In theory, Serbia could ignore the recommendations, but that would likely disturb Belgrade’s bid to join the EU and even incur sanctions. On top of that, it would also probably block the routing of the gas to Hungary. The Serbian energy agency is due to respond to the ECC’s demands by April.

Like Antic, Srbijagas CEO Dusan Bajatovic remains bullish. He insisted in an interview with the Politika daily that project will be realised, because “no other alternatives are being offered” and the economic interests will outweigh the political ones.

“Life and geostrategic needs will enable the realisation of this project,” Bajatovic said. “Turkstream consists of pipes stretching under the Black Sea and the transportation capacities of the interested countries, which will be built according to the rules of the European Union member countries that depend on gas from that direction,” added Bajatovic.

However, it is not quite that simple. Like its cousin Nord Stream 2, Turkstream will depend on geopolitical interests.

“At this moment it is difficult to expect that the construction of the Turkstream pipeline in Serbia will start, because that is not in US interests,” the president of the Gas Association of Serbia Vojislav Vuletic told NGW. “On the other hand, no one but the Russians is likely to be able to meet Europe’s gas needs in the next ten years.”

Serbia certainly hopes that TurkStream will avoid the fate of South Stream, the Russian mega project under the Black Sea that was scrapped owing to EU resistance in 2014.

It was Bulgaria’s failure to properly tender for the linepipe for the onshore section that scuppered the project, giving the European Commission uncontroversial procedural grounds for blocking the project. Belgrade is now waiting with trepidation for news from across the border, where Bulgartransgaz has suspended a tender for the construction of link to the Serbian border, after a local company lodged a complaint.
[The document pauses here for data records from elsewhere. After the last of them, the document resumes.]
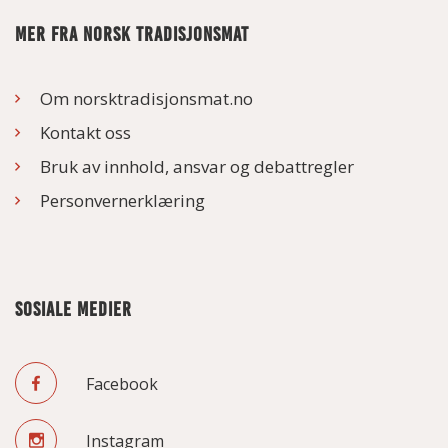
MER FRA NORSK TRADISJONSMAT
Om norsktradisjonsmat.no
Kontakt oss
Bruk av innhold, ansvar og debattregler
Personvernerklæring
SOSIALE MEDIER
Facebook
Instagram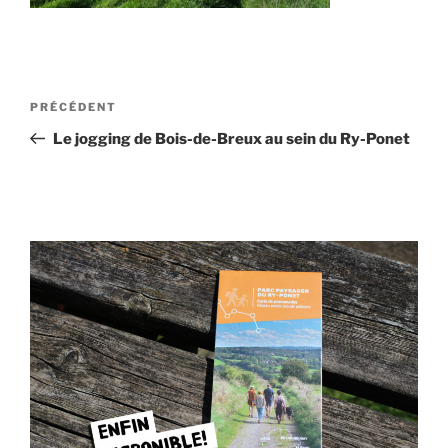
Navigation
Article
PRÉCÉDENT
de
précédent
Le jogging de Bois-de-Breux au sein du Ry-Ponet
l’article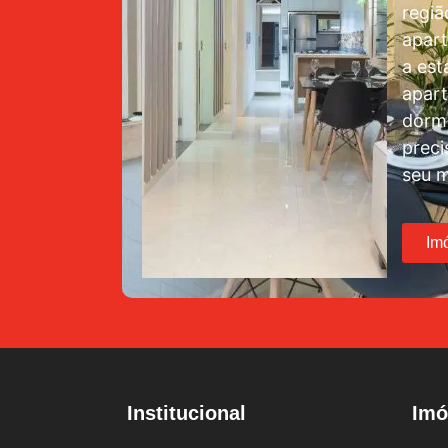
regiã
apar
a est
apar
dormi
preci
seu m
Im
Institucional
Imó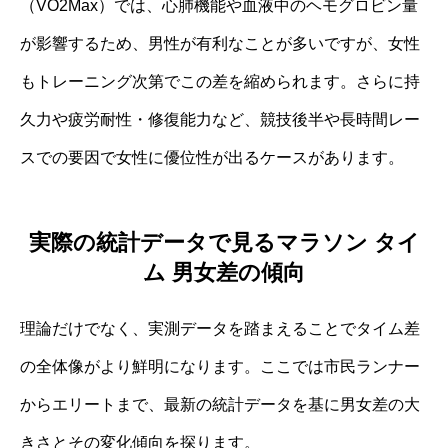
（VO2Max）では、心肺機能や血液中のヘモグロビン量
が影響するため、男性が有利なことが多いですが、女性
もトレーニング次第でこの差を縮められます。さらに持
久力や疲労耐性・修復能力など、競技後半や長時間レー
スでの要因で女性に優位性が出るケースがあります。
実際の統計データで見るマラソン タイ
ム 男女差の傾向
理論だけでなく、実測データを踏まえることでタイム差
の全体像がより鮮明になります。ここでは市民ランナー
からエリートまで、最新の統計データを基に男女差の大
きさとその変化傾向を探ります。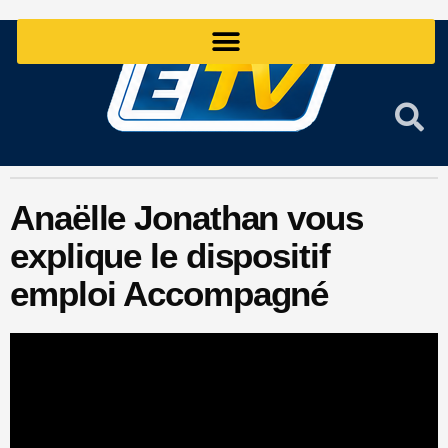
Aller
au
contenu
Anaëlle Jonathan vous
explique le dispositif
emploi Accompagné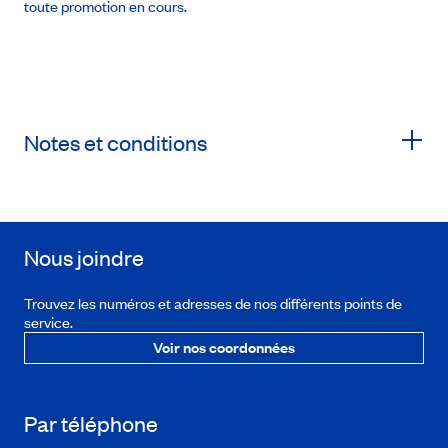
toute promotion en cours.
Notes et conditions
Nous joindre
Trouvez les numéros et adresses de nos différents points de
service.
Voir nos coordonnées
Par téléphone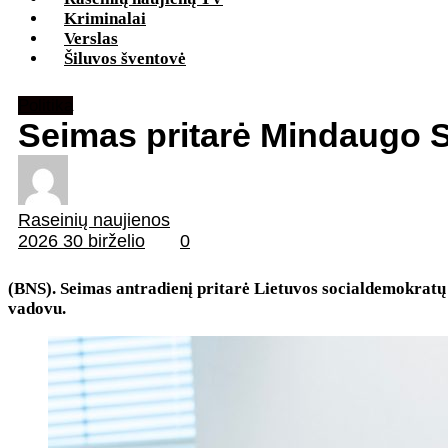
Kriminalai
Verslas
Šiluvos šventovė
Politika
Seimas pritarė Mindaugo S
Raseinių naujienos
2026 30 birželio
0
(BNS). Seimas antradienį pritarė Lietuvos socialdemokrat
vadovu.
The 64bn m³/yr South Stream would have earned Serbia €200mn/yr according to some calculations. While the 15.75bn m³/yr South Stream Lite – as Turkstream is called in some quarters – will bring in less, Belgrade could still do with the cash. 

Last month the CEO of Gazprom Alexei Miller met Bajatovic in Belgrade and they signed an agreement to expand the capacity of the storage facillity Banatski Dvor in the presence of the two countries' presidents, Vladimir Putin and Aleksandar Vucic, who said his country would not refuse Russian gas, and it cannot and will not overpay for LNG. Russian investment in Serbia has reached $4bn as of now, Putin said January 15, while blateral trade stood at $2bn last year. 

During the presidential visit, Vucic was – unusually for a non-Russian – honoured with the Russian Order of Alexander Nevsky for services to co-operation with Russia. Serbia and Russia also share the Orthodox faith. Russia is keen to keep Serbia out of Nato, after another former Yugoslav state Montenegro joined in 2017, and the EU wants Serbia and other former Yugoslav territories except Kosovo to become members, following the examples of Croatia and Slovenia.

According to preliminary data, between January 1 and February 19 this year, Russian gas supplies rose 8.8% compared with the same period of 2018.